I agree though that having an efficient admin query for a specific list of stat-names would be helpful as it would be O(NumNames) rather than having to iterate over the store.
But I don't see how you can build a paginated interface over that.
How would the client know which names to ask for?
We'd need a simple API to get the list of all stat names, which would only need to be called once after a config change.
But I don't see how you can build a paginated interface over that.
It's similar to asking for specific scopes, except the client would have to ask for specific stat names. This way, we're not exposing scopes (an internal detail) to the API.
That being said, I don't know if it would solve your problem or not.
/wait-any
I'm still not sure I like the idea of using an internal concept of Stat Scope and exposing it externally. This limits our ability to make internal changes in the future. What if the notion of Scope as it currently exists goes away entirely? At a minimum, we'd need to clearly document that there is no guarantee that the names of the scopes, or which stats are in which scopes, or how many stats are in each scope, are stable between releases.

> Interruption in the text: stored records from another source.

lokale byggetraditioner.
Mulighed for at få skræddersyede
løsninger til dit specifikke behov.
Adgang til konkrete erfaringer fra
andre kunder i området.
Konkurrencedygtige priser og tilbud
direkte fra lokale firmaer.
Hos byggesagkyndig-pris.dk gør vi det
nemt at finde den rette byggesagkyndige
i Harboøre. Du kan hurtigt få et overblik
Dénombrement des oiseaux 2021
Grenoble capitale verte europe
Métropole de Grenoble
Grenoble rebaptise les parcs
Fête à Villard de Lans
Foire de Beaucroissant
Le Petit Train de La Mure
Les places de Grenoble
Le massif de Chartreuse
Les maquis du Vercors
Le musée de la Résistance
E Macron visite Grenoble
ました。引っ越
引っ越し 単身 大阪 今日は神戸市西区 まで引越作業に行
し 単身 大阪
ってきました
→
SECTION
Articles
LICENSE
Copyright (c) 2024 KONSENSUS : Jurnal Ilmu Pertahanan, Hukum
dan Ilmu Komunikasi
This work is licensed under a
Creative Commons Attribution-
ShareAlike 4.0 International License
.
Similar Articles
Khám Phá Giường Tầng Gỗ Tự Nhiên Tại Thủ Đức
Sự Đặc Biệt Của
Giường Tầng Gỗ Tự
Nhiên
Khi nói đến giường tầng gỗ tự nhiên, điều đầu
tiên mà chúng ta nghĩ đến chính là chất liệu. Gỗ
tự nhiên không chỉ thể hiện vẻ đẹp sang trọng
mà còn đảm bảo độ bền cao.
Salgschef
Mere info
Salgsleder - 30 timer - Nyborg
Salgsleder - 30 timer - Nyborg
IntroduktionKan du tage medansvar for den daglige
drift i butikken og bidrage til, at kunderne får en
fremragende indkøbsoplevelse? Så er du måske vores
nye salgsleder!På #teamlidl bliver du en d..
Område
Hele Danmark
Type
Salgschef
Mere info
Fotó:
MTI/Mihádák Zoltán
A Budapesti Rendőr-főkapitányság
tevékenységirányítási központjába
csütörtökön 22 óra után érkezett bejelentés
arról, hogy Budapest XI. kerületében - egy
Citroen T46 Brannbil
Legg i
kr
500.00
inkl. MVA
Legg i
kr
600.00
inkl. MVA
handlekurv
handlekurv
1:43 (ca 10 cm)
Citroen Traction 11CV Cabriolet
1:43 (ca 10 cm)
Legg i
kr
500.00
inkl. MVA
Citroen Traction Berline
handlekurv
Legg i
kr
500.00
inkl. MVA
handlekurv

@mattklein123 any opinions on this?
FWIW I have forked this PR into https://github.com/envoyproxy/envoy/pull/19413 which adds paging, but drops the exposure of scopes. I think that PR still has a ways to go in terms of code simplification, test coverage, and breaking it up into a bunch of incremental PRs that are reviewable.

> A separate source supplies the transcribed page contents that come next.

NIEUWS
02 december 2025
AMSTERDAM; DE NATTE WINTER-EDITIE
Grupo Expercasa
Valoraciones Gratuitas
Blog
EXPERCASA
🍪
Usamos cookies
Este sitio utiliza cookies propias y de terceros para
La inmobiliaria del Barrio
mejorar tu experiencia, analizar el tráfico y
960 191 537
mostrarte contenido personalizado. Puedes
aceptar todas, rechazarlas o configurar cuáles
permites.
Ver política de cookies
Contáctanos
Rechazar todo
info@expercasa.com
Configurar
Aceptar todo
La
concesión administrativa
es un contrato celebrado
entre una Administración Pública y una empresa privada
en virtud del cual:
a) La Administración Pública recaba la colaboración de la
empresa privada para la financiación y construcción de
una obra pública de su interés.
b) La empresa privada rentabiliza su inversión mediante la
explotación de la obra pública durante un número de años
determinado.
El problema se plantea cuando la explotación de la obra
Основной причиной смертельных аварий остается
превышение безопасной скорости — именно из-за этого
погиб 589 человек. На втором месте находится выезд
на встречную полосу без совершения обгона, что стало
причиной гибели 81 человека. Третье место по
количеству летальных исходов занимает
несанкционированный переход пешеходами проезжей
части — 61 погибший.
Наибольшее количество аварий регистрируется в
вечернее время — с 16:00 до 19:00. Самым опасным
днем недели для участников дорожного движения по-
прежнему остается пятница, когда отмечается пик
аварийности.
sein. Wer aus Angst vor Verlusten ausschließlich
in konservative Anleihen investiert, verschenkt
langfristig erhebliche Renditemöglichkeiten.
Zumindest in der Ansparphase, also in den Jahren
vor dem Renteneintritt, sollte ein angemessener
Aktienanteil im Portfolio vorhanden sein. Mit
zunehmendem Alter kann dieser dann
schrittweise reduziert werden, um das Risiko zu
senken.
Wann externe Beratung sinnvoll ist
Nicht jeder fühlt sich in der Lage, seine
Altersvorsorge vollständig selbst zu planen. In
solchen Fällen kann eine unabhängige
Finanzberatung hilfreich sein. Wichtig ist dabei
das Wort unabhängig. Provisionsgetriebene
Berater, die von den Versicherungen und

But I'll drop this scoping PR for now; I think it's not needed.
Per slack discussion I am re-opening this idea of navigating based on scope, but we can avoid making the scopes explicit to users. 2 options:
- pagination based on scopes without really describing what they are
- hierarchical view based on each token in the stat name, so that "cluster1" could be expanded one segment at a time. This would, behind the scenes, use scopes to bound the amount of stats that need to come int memory during each operation.
The pagination based on scopes would be easier. We could do the hierarchical view as a follow-up if that's useful.

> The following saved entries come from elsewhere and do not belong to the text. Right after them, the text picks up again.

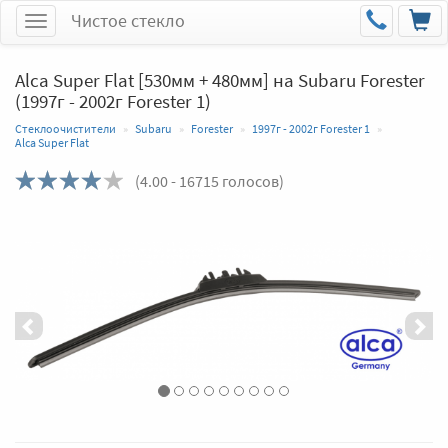
Чистое стекло
Меню
Alca Super Flat [530мм + 480мм] на Subaru Forester
(1997г - 2002г Forester 1)
Стеклоочистители
Subaru
Forester
1997г - 2002г Forester 1
Alca Super Flat
(
4.00
- 16715 голосов)
Назад
Впер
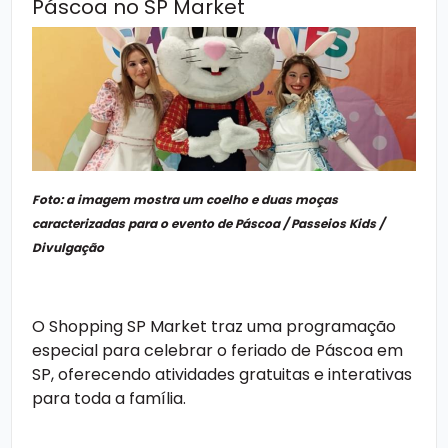
Páscoa no SP Market
Foto: a imagem mostra um coelho e duas moças
caracterizadas para o evento de Páscoa / Passeios Kids /
Divulgação
O Shopping SP Market traz uma programação
especial para celebrar o feriado de Páscoa em
SP, oferecendo atividades gratuitas e interativas
para toda a família.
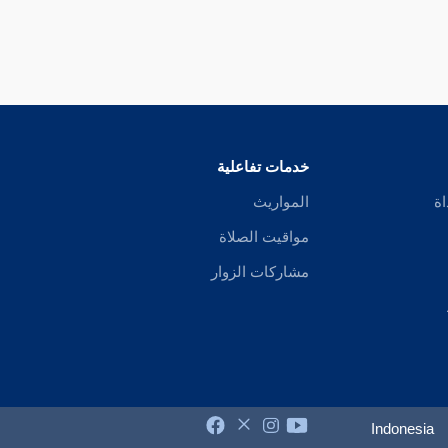
خدمات تفاعلية
اة
المواريث
مواقيت الصلاة
مشاركات الزوار
Indonesia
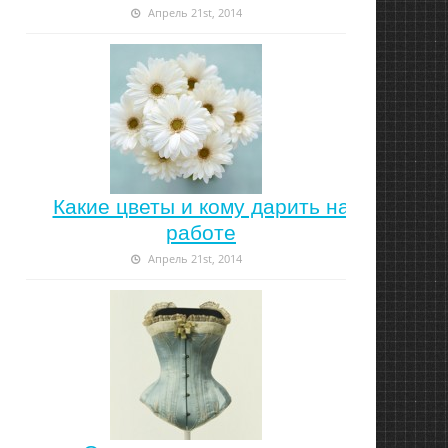
Апрель 21st, 2014
Какие цветы и кому дарить на
работе
Апрель 21st, 2014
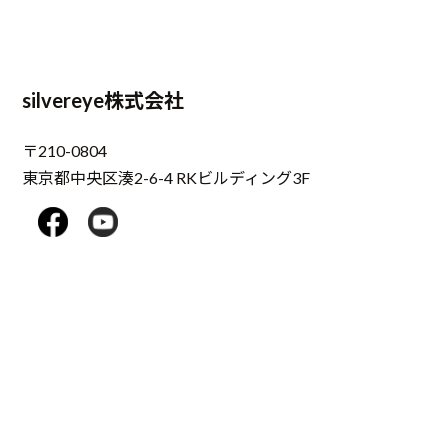
silvereye株式会社
〒210-0804
東京都中央区湊2-6-4 RKビルディング3F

This pull request has been automatically marked as stale because it has not had activity in the last 30 days. It will be closed in 7 days if no further activity occurs. Please feel free to give a status update now, ping for review, or re-open when it's ready. Thank you for your contributions!
This pull request has been automatically closed because it has not had activity in the last 37 days. Please feel free to give a status update now, ping for review, or re-open when it's ready. Thank you for your contributions!
Not stale -- just needs some other things to merge first :)
This pull request has been automatically marked as stale because it has not had activity in the last 30 days. It will be closed in 7 days if no further activity occurs. Please feel free to give a status update now, ping for review, or re-open when it's ready. Thank you for your contributions!
This pull request has been automatically closed because it has not had activity in the last 37 days. Please feel free to give a status update now, ping for review, or re-open when it's ready. Thank you for your contributions!
I think this will actually see the light of day; probably it makes sense to merge-main on this and open it up after https://github.com/envoyproxy/envoy/pull/19546 lands, which will probably be a bit longer as it's got some sprawling implementation changes and UI implications that need alignment.
actually I'm going to close this again. Having worked hard on making filtering relatively fast, I think the flat view is probably OK. What's really needed more (based on recent experience) is to be able to sort by recency or frequency of changes, which can be done in the browser by polling json.
I'll start a new PR for that.
Fortunately the support for this will all be buried in the admin-html conditional compilation and will not affect envoy-mobile.